Which stands for That’s What You Get.
The blood’s gotta pool somewhere…
I would hate to have to be the state trooper who goes to his widow’s house to give her the news.
“You say he was watching ‘Big Black C0%ks 14’ on his phone in the car, and then WHAT happened?”
So it *doesn’t* always mean ‘British Broadcasting Corporation’? That explains so much.
Oh, it was was partially ejected through sunroof. At first read I though it said partially erected through sunroof. One is tragic, the other would be quite, ah, impressive!
Something must have snagged to prevent full ejection.
“keep your eyes on the road and your hands upon the wheel”
Must of grabbed one too many gears in the process.
Hmm 96 Corolla, I’m betting it’s automatic.
I believe we are talking about two different stick shifts.
You sure?
An interesting article to start my morning! His family is going to be so embarrassed, he was driving a Corolla after all!!
56 is past the last possible age where you should be using your phone and driving, even though you should never do it anyway. That age is 35. People who are 35 have had mobile phones for reasonably most of their adult life.
This figure will go up at a rate of +1 per year until this first group is ultimate age 40, where it will then be capped.
Anyone using a phone while driving is a potential killer.
Anyone talking to passengers while driving is a potential killer.
Phones aren’t specially deadly magic that makes one a danger.
(What you do with them makes them dangerous – like watching porn movies.)
Passengers are another set of eyes that are at least passively paying attention to what is happening around the car. Having a conversation with someone not present IS more distracting than having one with someone present. There are many studies proving this, and I find it to be so everytime I am in the car using the phone, so I limit my in-car phone use as much as I can. I agree whether you are holding the phone or using BT makes only a small difference.
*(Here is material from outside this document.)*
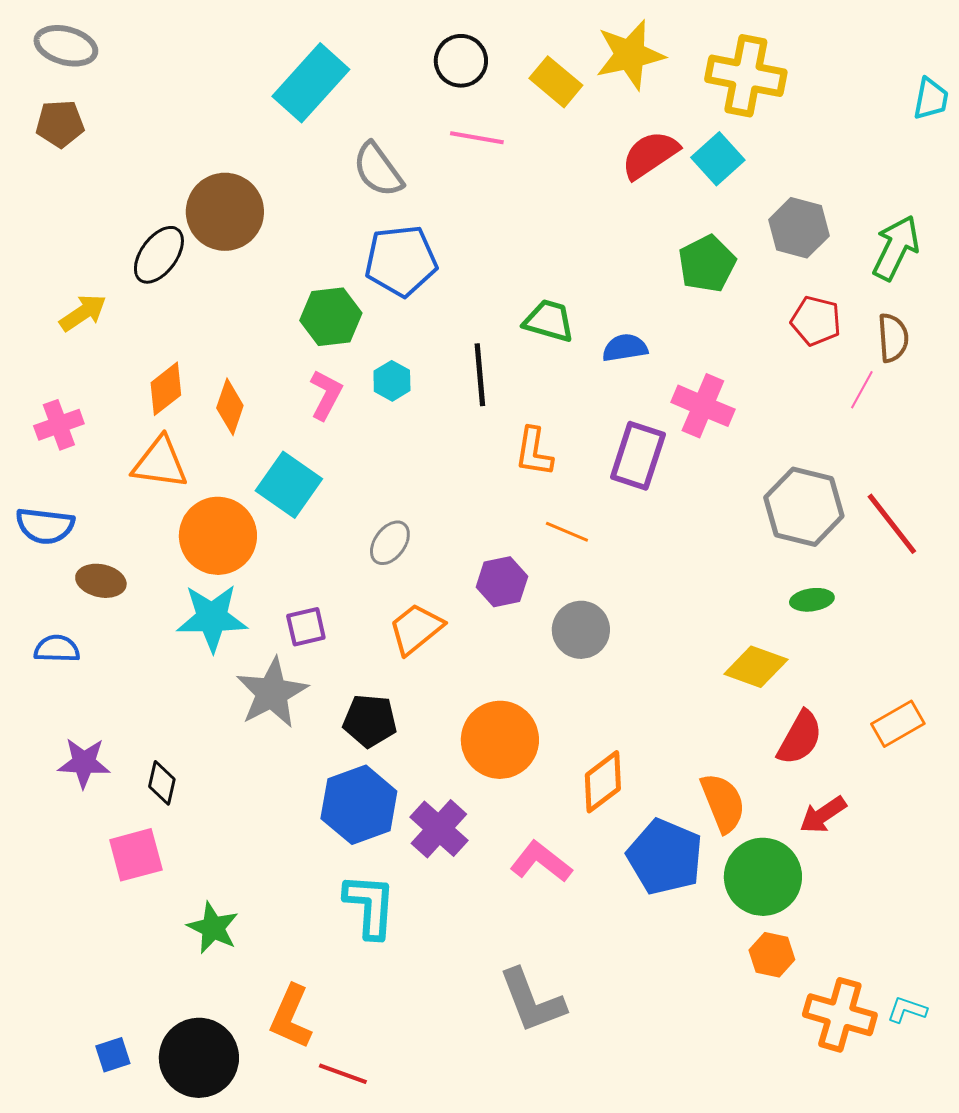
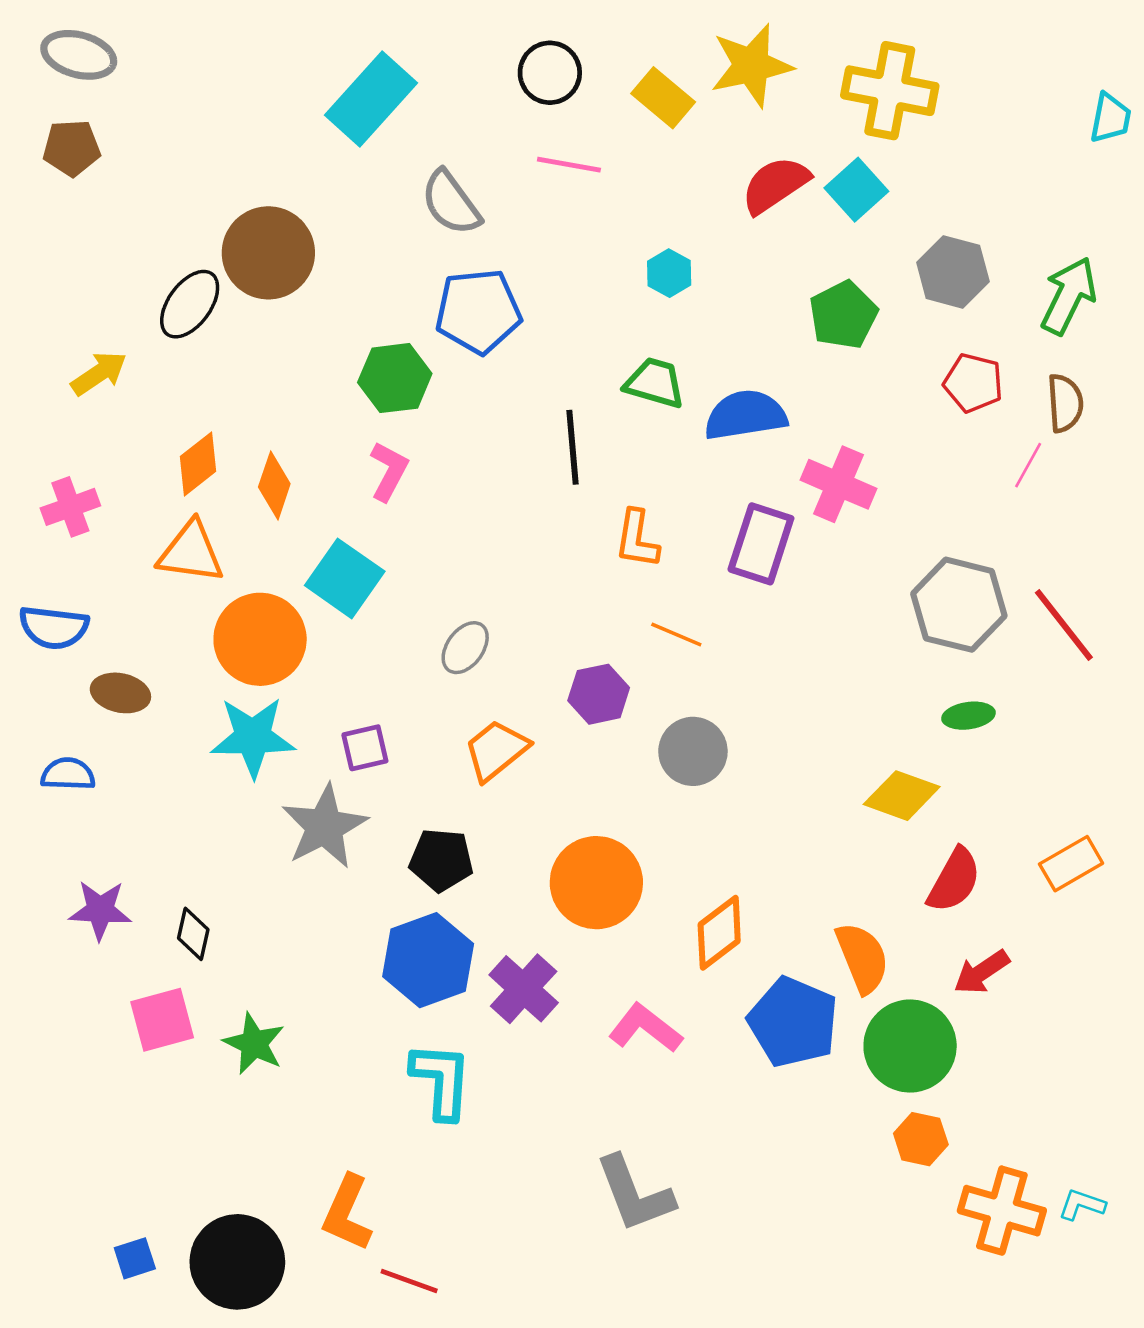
blue semicircle: (625, 348) -> (745, 415), size x1.5
cyan hexagon: (392, 381) -> (669, 273), moved
green star: (213, 928) -> (254, 1044), moved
Holding the phone to your head certainly impedes your ability to look around you.
Now driving while someone (or yourself) is having sex in your car – THAT is distracting, and I have to admit, having spent far too many years in college I have direct experience of it both ways!
I do think that Corey is largely right about the younger folk though – I have seen my 17yo nephew send a text from his smart phone while still kicking my butt in a video game – one hand for each task! But that is a lot different than staring at a movie while driving.
Oh good, another recipient of the Darwin Award bites the dust! At least he only did himself in, there were no other fatalities in the process.
Unfortunately 97 was the last desirable Corolla, IMO.
http://bestsellingcarsblog.com/wp-content/uploads/2011/03/toyota-corolla-1992.jpg
Look at the clean lines! A nice, honest shape. Good amount of space (touch too close to Camry in size and looks, so they fixed that for 98), sedan and wagon, manual and automatic, lasts forever.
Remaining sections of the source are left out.